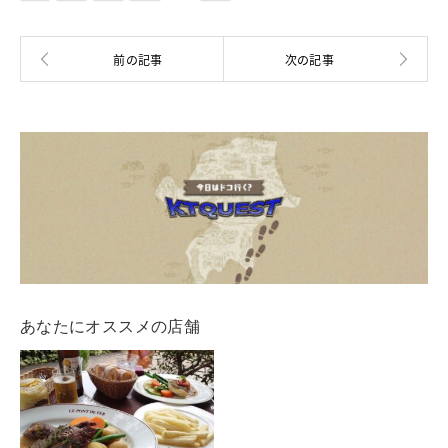
あなたにオススメの店舗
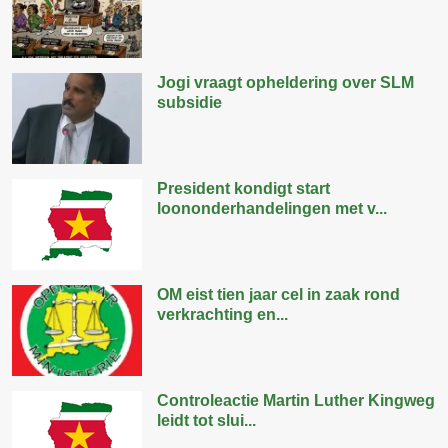
Jogi vraagt opheldering over SLM
subsidie
President kondigt start
loononderhandelingen met v...
OM eist tien jaar cel in zaak rond
verkrachting en...
Controleactie Martin Luther Kingweg
leidt tot slui...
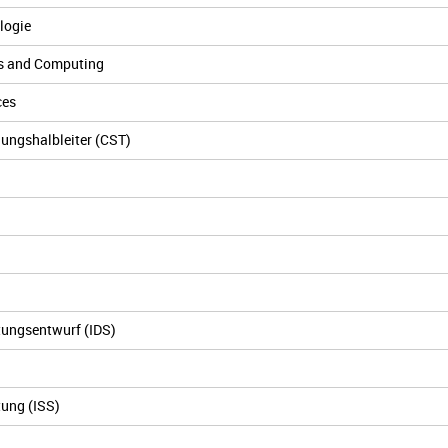
logie
s and Computing
ces
ungshalbleiter (CST)
ltungsentwurf (IDS)
tung (ISS)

> **PROBLEM TO SOLVE**: Output the records above exactly, omitting the pictures.

> **ANSWER SECTION**:
あなたにオススメの店舗
Jogi vraagt opheldering over SLM
subsidie
President kondigt start
loononderhandelingen met v...
OM eist tien jaar cel in zaak rond
verkrachting en...
Controleactie Martin Luther Kingweg
leidt tot slui...
logie
s and Computing
ces
ungshalbleiter (CST)
ltungsentwurf (IDS)
tung (ISS)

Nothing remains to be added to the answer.